Details are still filtering in, but as it were, Rodger left behind a 141 page "manifesto" in which he outlined his catalogue of grievances at girls who rejected him, boys who shamed him, his mother, his step-mother, and society more broadly.  

The whole episode was called the "Day of Retribution."

Another needless day of violence and blood-shed in the US.  Like Newton, CT before it.  Or Virginia Tech.  Or Columbine.  There are again candles, and stuffed animals, and flowers.  There are more crying families and friends.

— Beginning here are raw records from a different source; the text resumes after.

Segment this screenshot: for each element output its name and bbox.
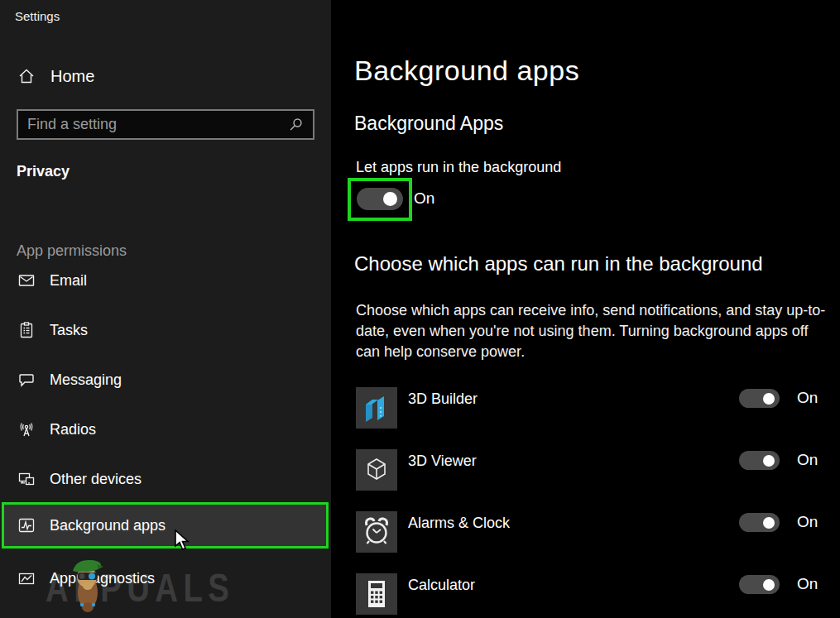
choose-apps-description: Choose which apps can receive info, send… (356, 300, 826, 362)
main-content: Background apps Background Apps Let apps… (331, 0, 840, 618)
alarms-clock-toggle[interactable] (739, 513, 780, 532)
toggle-knob (763, 579, 775, 591)
let-apps-run-toggle[interactable] (357, 188, 403, 210)
toggle-knob (763, 393, 775, 405)
background-apps-heading: Background Apps (354, 113, 503, 135)
app-name: Calculator (408, 574, 475, 596)
3d-builder-app-icon (356, 387, 397, 429)
calculator-app-icon (356, 573, 397, 615)
app-permissions-group-label: App permissions (17, 242, 127, 260)
sidebar-item-label: Home (50, 67, 94, 86)
search-icon[interactable] (288, 117, 303, 132)
3d-viewer-app-icon (356, 449, 397, 491)
home-icon (18, 68, 35, 84)
window-title: Settings (15, 9, 60, 23)
choose-apps-heading: Choose which apps can run in the backgro… (354, 252, 763, 275)
sidebar-item-home[interactable]: Home (0, 60, 331, 93)
app-row-3d-viewer: 3D Viewer On (356, 449, 840, 491)
app-row-calculator: Calculator On (356, 573, 840, 615)
page-title: Background apps (354, 55, 579, 87)
toggle-state: On (797, 387, 818, 408)
calculator-toggle[interactable] (739, 575, 780, 594)
toggle-knob (383, 192, 397, 206)
toggle-knob (763, 517, 775, 529)
sidebar-item-label: Tasks (50, 322, 88, 339)
sidebar-item-app-diagnostics[interactable]: App diagnostics (0, 560, 331, 596)
sidebar-item-label: Radios (50, 421, 96, 438)
mouse-cursor (175, 529, 193, 553)
sidebar-item-email[interactable]: Email (0, 262, 331, 299)
let-apps-run-toggle-state: On (414, 189, 434, 208)
email-icon (18, 272, 35, 289)
privacy-heading: Privacy (17, 163, 70, 180)
search-input[interactable] (18, 116, 288, 133)
tasks-icon (18, 322, 35, 338)
toggle-state: On (797, 573, 818, 594)
sidebar-item-label: Other devices (50, 471, 142, 488)
3d-viewer-toggle[interactable] (739, 451, 780, 470)
sidebar-item-background-apps[interactable]: Background apps (2, 502, 329, 549)
toggle-knob (763, 455, 775, 467)
app-row-3d-builder: 3D Builder On (356, 387, 840, 429)
other-devices-icon (18, 471, 35, 487)
toggle-state: On (797, 511, 818, 532)
background-apps-icon (18, 517, 35, 534)
search-box[interactable] (17, 109, 314, 140)
toggle-state: On (797, 449, 818, 470)
messaging-icon (18, 371, 35, 388)
settings-window: Settings APPUALS Home Privacy App permis… (0, 0, 840, 618)
app-name: Alarms & Clock (408, 512, 510, 534)
sidebar-item-label: Background apps (50, 517, 166, 534)
sidebar-item-label: Email (50, 272, 87, 290)
app-diagnostics-icon (18, 570, 35, 587)
sidebar-item-label: Messaging (50, 371, 122, 389)
annotation-highlight-box (348, 178, 412, 221)
sidebar-item-radios[interactable]: Radios (0, 411, 331, 448)
sidebar-item-other-devices[interactable]: Other devices (0, 461, 331, 497)
app-name: 3D Viewer (408, 450, 477, 472)
3d-builder-toggle[interactable] (739, 389, 780, 408)
let-apps-run-label: Let apps run in the background (356, 159, 561, 176)
alarms-clock-app-icon (356, 511, 397, 553)
watermark-mascot-logo (70, 553, 106, 616)
radios-icon (18, 421, 35, 438)
app-row-alarms-clock: Alarms & Clock On (356, 511, 840, 553)
sidebar-item-messaging[interactable]: Messaging (0, 362, 331, 398)
sidebar: Settings APPUALS Home Privacy App permis… (0, 0, 331, 618)
app-name: 3D Builder (408, 388, 478, 410)
sidebar-item-tasks[interactable]: Tasks (0, 312, 331, 348)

The reactions are of course predictable.  The feckless politicians are in for more (well-deserved) opprobrium for the utter failure to address gun violence.  The mental health care "system" in the US is being looked at, again, for a failure to deal with what in retrospect is so obviously a dangerous, nihilistic - and narcissistic - young man.  The police are being asked why, when they visited Rodger following reports that he had posted video montages on YouTube in which he more or less laid out what he planned to do and why, they did little more than knock on his door, ask a few polite questions, and then go away.  Rodger himself recorded how relieved he felt that the officers did not enter his apartment, where they surely would have found his arsenal.

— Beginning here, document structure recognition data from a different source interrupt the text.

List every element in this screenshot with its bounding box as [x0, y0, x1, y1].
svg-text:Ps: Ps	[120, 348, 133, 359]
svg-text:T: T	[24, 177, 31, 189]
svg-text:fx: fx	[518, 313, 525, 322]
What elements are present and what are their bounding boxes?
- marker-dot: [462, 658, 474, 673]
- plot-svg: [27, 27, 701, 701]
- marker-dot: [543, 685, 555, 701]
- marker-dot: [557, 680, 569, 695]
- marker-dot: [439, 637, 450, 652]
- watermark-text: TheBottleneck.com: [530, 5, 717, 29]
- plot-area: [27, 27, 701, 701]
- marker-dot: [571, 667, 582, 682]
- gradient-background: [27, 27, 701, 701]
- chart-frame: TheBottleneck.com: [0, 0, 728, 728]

Of course, this particular sage has an admixture of the current PC mush of "white, male privilege," despite the fact that the perpetrator was not white.  It's a bit like the ethnic cleansing of sorts that George Zimmerman underwent when he failed to match the narrative.  "Privilege" is the new, shiny toy of the left to explain all the ills of the West.

I don't want to address the foolish psychobabble at this point.

This is the third time I've found myself writing about guns and violence in the US.  This time it feels just a bit different; and, a bit more personal.

First, the cries about mass killings, the need to ban "assault weapons," and why these things are an American problem are a bit off this time.  The shooter in this case legally obtained all of his weapons (like Adam Lanza, I suppose).  But none of them, so far as I know, fit the "assault weapon" profile.  

Second, and perhaps not widely known in the US, is that mass killings in Western Europe are not so rare as most Americans think.  Here in France, for example, the newspaper just today had a story remarking on the increasing exodus of Jews from France, accelerated following a mass shooting at a Jewish school in Toulouse, and, more recently, a rampage at a Jewish museum in Belgium.  It's true that these sort of things happen with somewhat greater frequency in the States, but they do happen with disturbing frequency in countries with strict gun laws.

Third, the perpetrator in this story was (despite the idiocy of those who claim "white privilege") of mixed ancestry.  His ethnic profile is very close to my own son.  Rodger's mother was of Chinese ethnicity from southeast Asia (Malaysia, in this case), and his father was English.  That is about as perfect an ethnic match as one might have for our eight year old.  (Though, unlike Rodger, my own family does not hale from British aristocracy; my own father was of a decidedly less landed stock of sheep farmers in the Shetland Islands).  Reading the deranged manifesto, the 'troubles' Elliot Rodger encountered - whether real or imagined - began around his 9th birthday, which my own son will celebrate in just beyond two months.  Prior to that, all accounts talk of a happy, almost idyllic youth.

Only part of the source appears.